The return from Val d’Isère

“Everything hurts,” moaned Wiseman early one morning. “Perhaps we should take up colouring-in, or something.”

We, the walking wounded, hobbled and limped back into Edinburgh yesterday after a 5 hour delay in Chambéry.

Ladies and gentlemen, a message for those flying to Edinburgh on flight BA1961. Unfortunately your aircraft has landed at Lyon.

[D’oh]

Please expect a delay to your flight.

No kidding.

Lynne managed to use the time wisely, lying down in the medical room after refusing to go to hospital with 3 firemen in their fire engine. When will she get another chance like that? Perhaps she’d had her fill of men in uniform for a while, after being attended to on the slopes by men in red and yellow ski suits.

Myself, DC and Kirsty had skied over a crest yesterday afternoon to discover Lynne sprawled unconscious on the snow. She came to after a couple of minutes and before long was being stretchered down into Val d’Isere. It was all very exciting, albeit slightly worrying, and I daresay she would rather not repeat the experience.

Filipideedoodaa had her own adventures the day before, cartwheeling down a red run and injuring her ankle badly enough to rule her out of skiing/boarding for the rest of the holiday.

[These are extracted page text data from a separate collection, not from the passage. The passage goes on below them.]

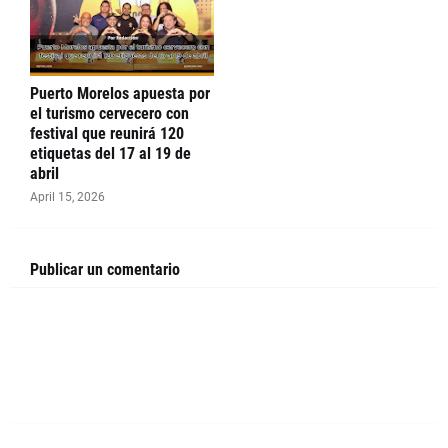
Puerto Morelos apuesta por
el turismo cervecero con
festival que reunirá 120
etiquetas del 17 al 19 de
abril
April 15, 2026
Publicar un comentario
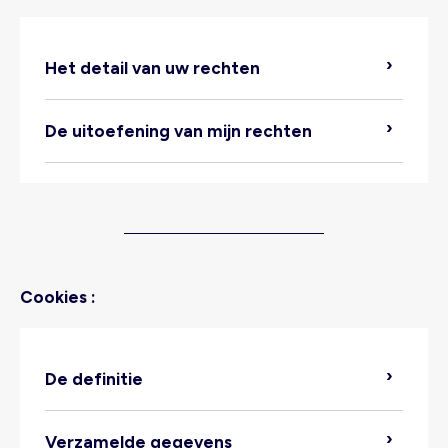
Het detail van uw rechten
https://www.kiabi.nl/contact.html
Verwerkte gegevens:
De uitoefening van mijn rechten
Locatie van de verwerking:
Bewaartermijn:
Cookies :
De definitie
Ontvangers van de gegevens:
Verzamelde gegevens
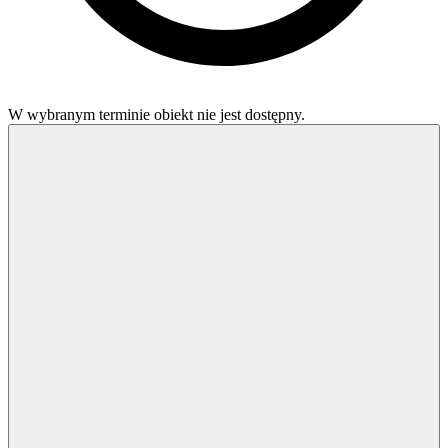
W wybranym terminie obiekt nie jest dostępny.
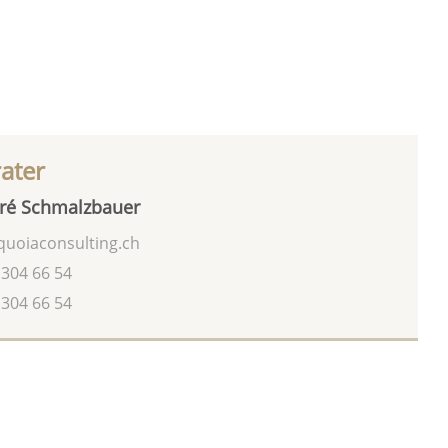
rater
ré Schmalzbauer
uoiaconsulting.ch
 304 66 54
 304 66 54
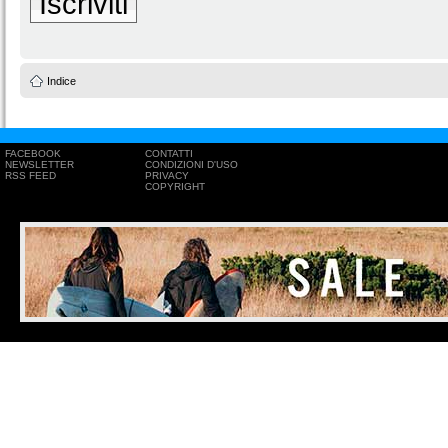
Iscriviti
Indice
FACEBOOK
CONTATTI
NEWSLETTER
CONDIZIONI D'USO
RSS FEED
PRIVACY
COPYRIGHT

Aside from that, we sustained a few twisted knees and one or two bruises. Val’s twisted knee was much worse than mine, but I complained more. Wiseman is currently walking like John Wayne, and now that we’re back I have been perfecting my dual limp (both legs hurt so I can’t favour one over the other). With four physiotherapists on the trip, sympathy and compassion were in desperately short supply, so there was no point in looking for any before now.

Managed to conquer my T-bar demons, on Thursday. Neither run was without incident, however. When on a T-bar with someone they should ideally be of a similar height. The first time up was with Mandy, who only avoids being officially registered as a dwarf by a couple of inches. I am over six feet. We began with the bar at a comfortable height for her, and finished at the top with her skis barely touching the snow. On the second run I was sharing the bar with the Haxtonmeister, who is of a more similar stature (although somewhat more rounded), but somehow managed to cause him to wipe out at the top regardless.

Much hilarity has been had overall. Siobhan’s name proved too tricky for her French ski instructor, who insisted on calling her “Cheval” (translation = “horse”) throughout the week. Our instructor, on the other hand, spent several minutes calling out “leeean, LEEEAN” to us as we were cruising down the piste during a lesson. We were doing a leaning exercise at the time, so we duly tried to lean even more. We were virtually falling over before we realised that he was trying to get Lynne’s attention.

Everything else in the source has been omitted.